Диск Мадонны трактуется живописно, хотя и не вполне еще по-новому; прежний жесткий круг образует теперь часть заднего плана, но вокруг него уже волнуются облака и реют сопровождающие Мадонну putto; кватроченто оставляло для их ног клочок облачка или подножие из облаков; в чинквеченто они могут резвиться в воздухе, как рыбы в воде.
Особенно красив и богат мотив позы Мадонны. Но раньше было уже указано, что не Рафаэль создал его, он заимствовал его у Леонардо: дифференцировка ног, поворот верхней части корпуса и наклон головы взяты из «Поклонения волхвов» Леонардо. Изящен поворот малютки Христа; в особенности же мило то, что Христос смотрит не на молящегося заказчика образа, как мать, а на мальчика, стоящего внизу между святыми и, со своей стороны, глядящего наверх.
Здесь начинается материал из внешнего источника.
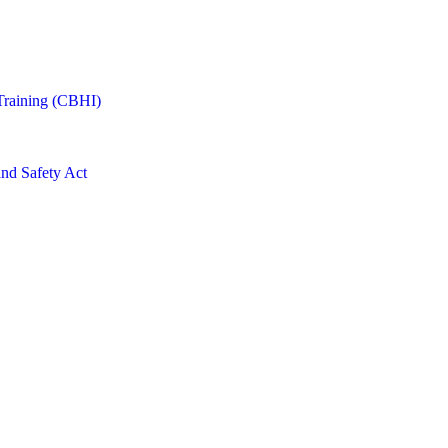
Training (CBHI)
and Safety Act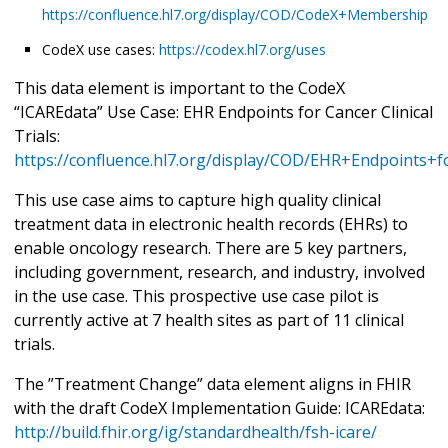
https://confluence.hl7.org/display/COD/CodeX+Membership
CodeX use cases:
https://codex.hl7.org/uses
This data element is important to the CodeX
“ICAREdata” Use Case: EHR Endpoints for Cancer Clinical
Trials:
https://confluence.hl7.org/display/COD/EHR+Endpoints+fo
This use case aims to capture high quality clinical
treatment data in electronic health records (EHRs) to
enable oncology research. There are 5 key partners,
including government, research, and industry, involved
in the use case. This prospective use case pilot is
currently active at 7 health sites as part of 11 clinical
trials.
The ”Treatment Change” data element aligns in FHIR
with the draft CodeX Implementation Guide: ICAREdata:
http://build.fhir.org/ig/standardhealth/fsh-icare/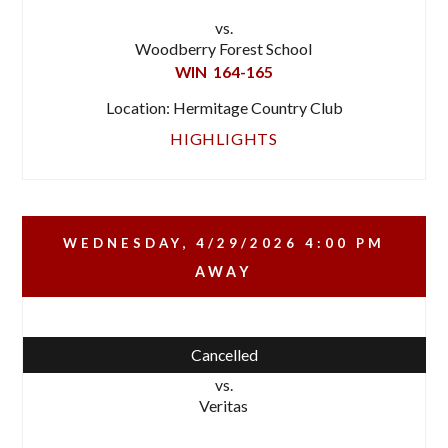
vs.
Woodberry Forest School
WIN
164-165
Location: Hermitage Country Club
HIGHLIGHTS
WEDNESDAY, 4/29/2026
4:00 PM
AWAY
Cancelled
vs.
Veritas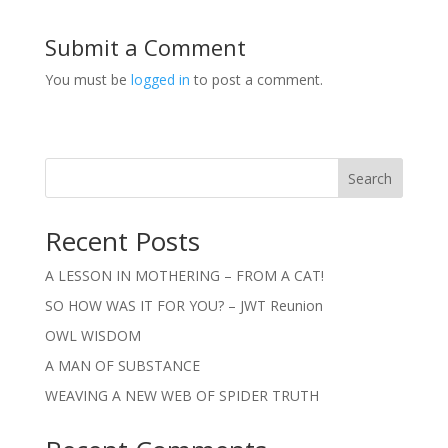
Submit a Comment
You must be
logged in
to post a comment.
Search
Recent Posts
A LESSON IN MOTHERING – FROM A CAT!
SO HOW WAS IT FOR YOU? – JWT Reunion
OWL WISDOM
A MAN OF SUBSTANCE
WEAVING A NEW WEB OF SPIDER TRUTH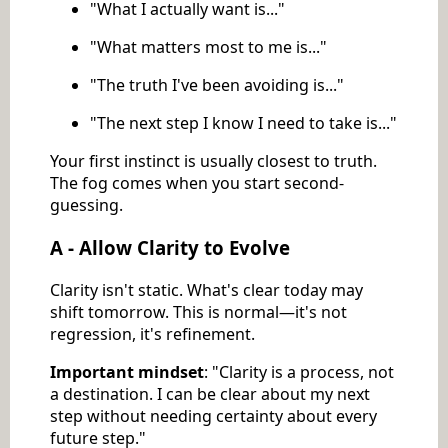
"What I actually want is..."
"What matters most to me is..."
"The truth I've been avoiding is..."
"The next step I know I need to take is..."
Your first instinct is usually closest to truth.
The fog comes when you start second-
guessing.
A - Allow Clarity to Evolve
Clarity isn't static. What's clear today may
shift tomorrow. This is normal—it's not
regression, it's refinement.
Important mindset
: "Clarity is a process, not
a destination. I can be clear about my next
step without needing certainty about every
future step."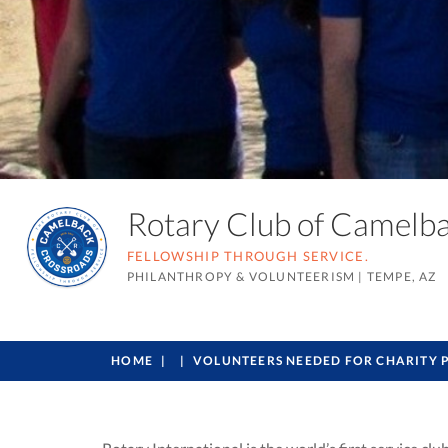
Rotary Club of Camel
FELLOWSHIP THROUGH SERVICE.
PHILANTHROPY & VOLUNTEERISM
|
TEMPE, AZ
HOME
VOLUNTEERS NEEDED FOR CHARITY 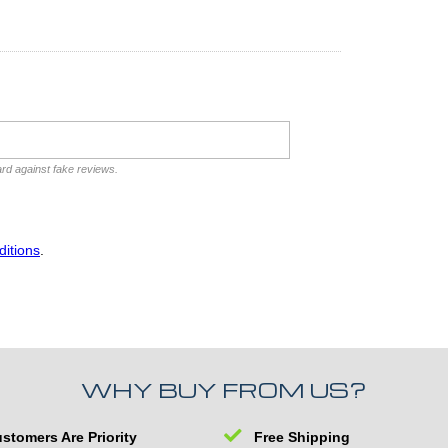
ard against fake reviews.
itions
.
WHY BUY FROM US?
stomers Are Priority
Free Shipping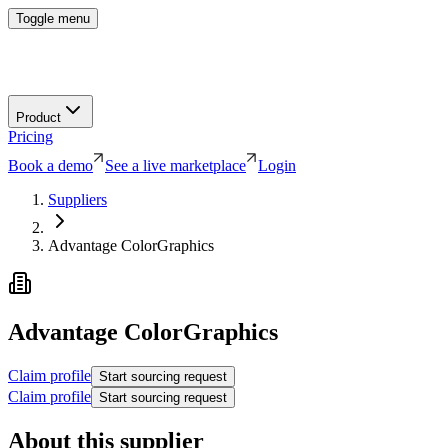
Toggle menu
Product
Pricing
Book a demo
See a live marketplace
Login
Suppliers
Advantage ColorGraphics
Advantage ColorGraphics
Claim profile
Start sourcing request
Claim profile
Start sourcing request
About this supplier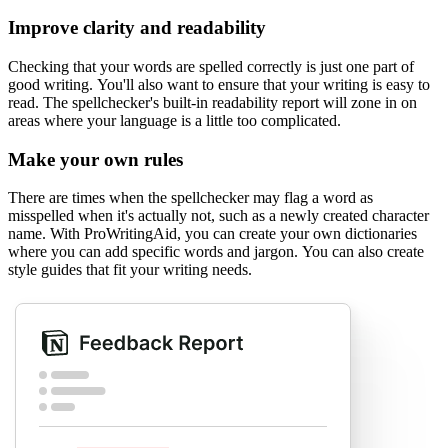
Improve clarity and readability
Checking that your words are spelled correctly is just one part of
good writing. You'll also want to ensure that your writing is easy to
read. The spellchecker's built-in readability report will zone in on
areas where your language is a little too complicated.
Make your own rules
There are times when the spellchecker may flag a word as
misspelled when it's actually not, such as a newly created character
name. With ProWritingAid, you can create your own dictionaries
where you can add specific words and jargon. You can also create
style guides that fit your writing needs.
К чему в картине этот нагой мальчик с его дощечкой? Могут сказать, что мотив детской невинности во всяком случае желателен рядом с серьезными, тяжелыми мужскими фигурами. Но мальчик необходим также как формально связующий член. В картине здесь есть пробел. Гирландайо этим не смущается. Стиль чинквеченто требует заполнения пространства между массами, и здесь обязательно нужна была горизонталь. Рафаэль, идя навстречу этому требованию, рисует ангела с незаполненной дощечкой в руках. Таков идеализм большого искусства.